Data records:

-------------------------

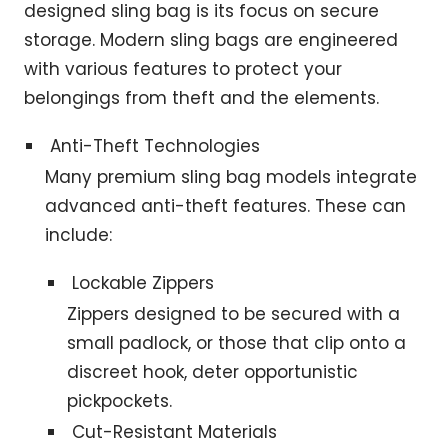
designed sling bag is its focus on secure
storage. Modern sling bags are engineered
with various features to protect your
belongings from theft and the elements.
Anti-Theft Technologies
Many premium sling bag models integrate
advanced anti-theft features. These can
include:
Lockable Zippers
Zippers designed to be secured with a
small padlock, or those that clip onto a
discreet hook, deter opportunistic
pickpockets.
Cut-Resistant Materials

-------------------------

▶ Exercise objective
Without including any picture, restate every entry above exactly.

▶ Task response
designed sling bag is its focus on secure
storage. Modern sling bags are engineered
with various features to protect your
belongings from theft and the elements.
Anti-Theft Technologies
Many premium sling bag models integrate
advanced anti-theft features. These can
include:
Lockable Zippers
Zippers designed to be secured with a
small padlock, or those that clip onto a
discreet hook, deter opportunistic
pickpockets.
Cut-Resistant Materials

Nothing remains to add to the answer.